Maria do Rosário Pedreira

Vi nascer a primeira Feira do Livro de Lisboa no Parque Eduardo VII, pelo que sou muito antiga. Tão antiga que ainda fui à feira na Avenida da Liberdade – e, garanto, mais do que uma vez. Foi, de resto, ainda nessa larga avenida de Lisboa que me estreei a comprar livros sozinha (quer dizer, sem a minha mãe, porque fui com uma amiga). Devia ter catorze ou quinze anos e lembro-me de ter comprado Os Novos Contos da Montanha, de Miguel Torga, e os Contos Exemplares, de Sophia de Mello Breyner Andresen. Já não estávamos em tempo de aulas, mas admito que tivesse sido a escola a aconselhar estes títulos, talvez para os lermos no ano seguinte (embora eu já tivesse lido Os Contos da Montanha).
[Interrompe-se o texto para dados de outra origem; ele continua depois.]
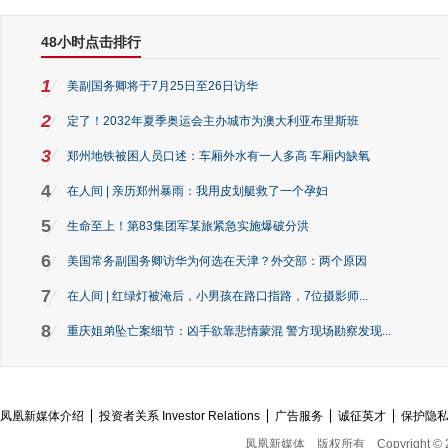
48小时点击排行
1
美副国务卿将于7月25日至26日访华
2
定了！2032年夏季奥运会主办城市为澳大利亚布里斯班
3
郑州地铁被困人员口述：车厢外水有一人多高 车厢内缺氧
4
在人间 | 亲历郑州暴雨：我用皮划艇救了一个孕妇
5
生命至上！第83集团军某旅紧急实施爆破分洪
6
美国常务副国务卿访华为何选在天津？外交部：两个原因
7
在人间 | 红绿灯被淹后，小男孩在路口指路，7位摄影师...
8
重庆姐弟坠亡案细节：凶手欲靠悲情蒙混 警方现场勘察发现...
凤凰新媒体介绍
投资者关系 Investor Relations
广告服务
诚征英才
保护隐
凤凰新媒体
版权所有
Copyright © 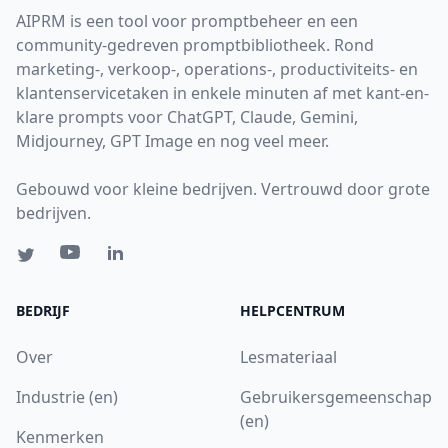
AIPRM is een tool voor promptbeheer en een
community-gedreven promptbibliotheek. Rond
marketing-, verkoop-, operations-, productiviteits- en
klantenservicetaken in enkele minuten af met kant-en-
klare prompts voor ChatGPT, Claude, Gemini,
Midjourney, GPT Image en nog veel meer.
Gebouwd voor kleine bedrijven. Vertrouwd door grote
bedrijven.
BEDRIJF
HELPCENTRUM
Over
Lesmateriaal
Industrie (en)
Gebruikersgemeenschap
(en)
Kenmerken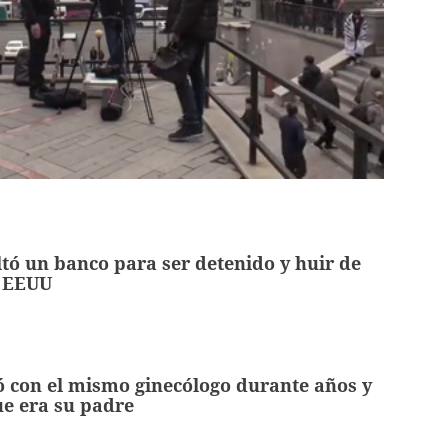
ó un banco para ser detenido y huir de
n EEUU
 con el mismo ginecólogo durante años y
e era su padre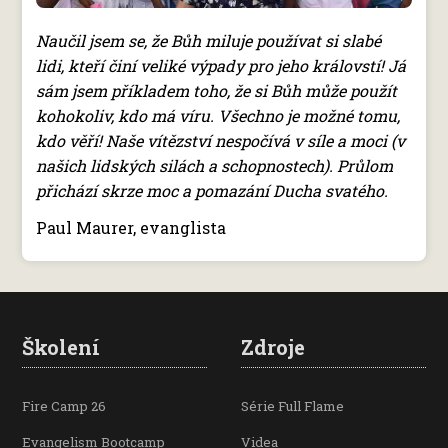
Naučil jsem se, že Bůh miluje používat si slabé
lidi, kteří činí veliké výpady pro jeho královstí! Já
sám jsem příkladem toho, že si Bůh může použít
kohokoliv, kdo má víru. Všechno je možné tomu,
kdo věří! Naše vítězství nespočívá v síle a moci (v
našich lidských silách a schopnostech). Průlom
přichází skrze moc a pomazání Ducha svatého.
Paul Maurer, evanglista
Školení
Zdroje
Fire Camp 26
Série Full Flame
Evangelism Bootcamp
Videa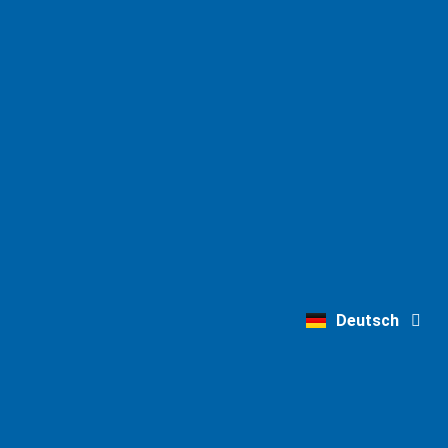
English
Deutsch
Nederlands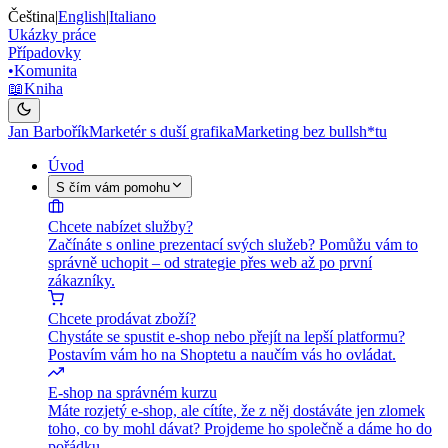
Čeština
|
English
|
Italiano
Ukázky práce
Případovky
•
Komunita
📖
Kniha
Jan Barbořík
Marketér s duší grafika
Marketing bez bullsh*tu
Úvod
S čím vám pomohu
Chcete nabízet služby?
Začínáte s online prezentací svých služeb? Pomůžu vám to
správně uchopit – od strategie přes web až po první
zákazníky.
Chcete prodávat zboží?
Chystáte se spustit e-shop nebo přejít na lepší platformu?
Postavím vám ho na Shoptetu a naučím vás ho ovládat.
E-shop na správném kurzu
Máte rozjetý e-shop, ale cítíte, že z něj dostáváte jen zlomek
toho, co by mohl dávat? Projdeme ho společně a dáme ho do
pořádku.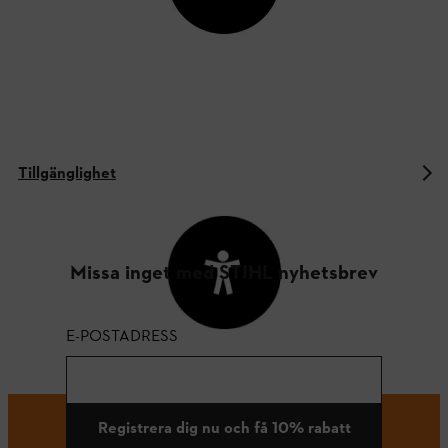
Tillgänglighet
Missa inget med STIHL nyhetsbrev
E-POSTADRESS
Registrera dig nu och få 10% rabatt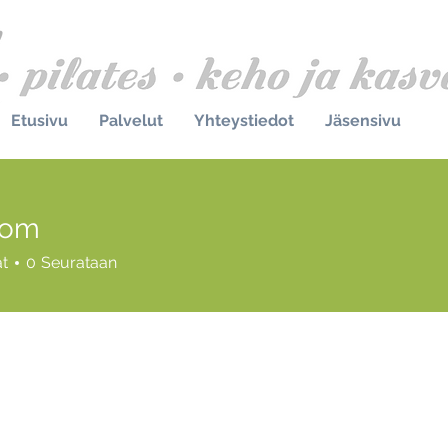
Etusivu
Palvelut
Yhteystiedot
Jäsensivu
com
at
0
Seurataan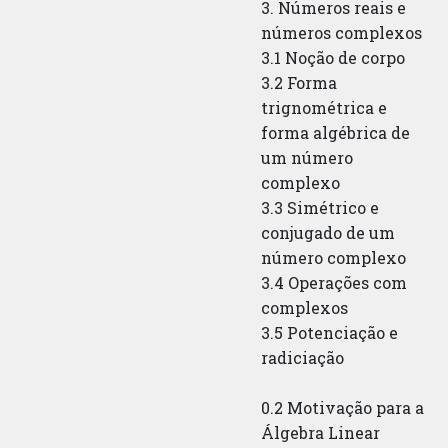
3. Números reais e
números complexos
3.1 Noção de corpo
3.2 Forma
trignométrica e
forma algébrica de
um número
complexo
3.3 Simétrico e
conjugado de um
número complexo
3.4 Operações com
complexos
3.5 Potenciação e
radiciação
0.2 Motivação para a
Álgebra Linear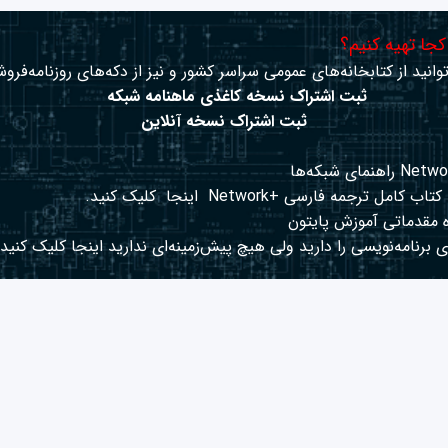
 کجا تهیه کنیم؟
وانید از کتابخانه‌های عمومی سراسر کشور و نیز از دکه‌های روزنامه‌فروش
ثبت اشتراک نسخه کاغذی ماهنامه شبکه
ثبت اشتراک نسخه آنلاین
کتاب کامل ترجمه فارسی +Network
اینجا
کلیک کنید.
 مقدماتی آموزش پایتون
 برنامه‌نویسی را دارید ولی هیچ پیش‌زمینه‌ای ندارید
اینجا
کلیک کنید.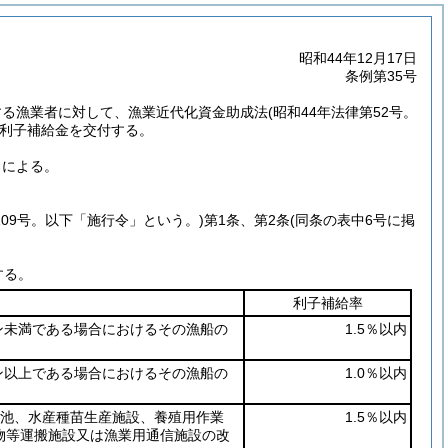
昭和44年12月17日
条例第35号
する漁業者に対して、漁業近代化資金助成法
(昭和44年法律第52号。
利子補給金を交付する。
ろによる。
209号。以下「施行令」という。)
第1条、第2条
(同条の表中6号に掲
する。
利子補給率
ン未満である場合におけるその漁船の
1.5％以内
ン以上である場合におけるその漁船の
1.0％以内
養池、水産種苗生産施設、養殖用作業
1.5％以内
物等運搬施設又は漁業用通信施設の改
Engraçado é que ainda hoje consigo eleger um conto de ambas as colectâneas: «A Viagem» (no livro de Sophia), que era um texto sufocante em que alguém empreendia uma viagem e, sempre que decidia voltar para trás, encontrava tudo diferente; e «Mariana» (no livro de Torga), que era a história de uma rapariga da aldeia que tinha filhos de vários homens e, quando a menina «selo branco da virgindade» regressava da cidade e lhe perguntava quem eram os pais das crianças, ela respondia apenas: «Saiba a menina que não têm pai… São só meus.» Histórias de liberdade com L.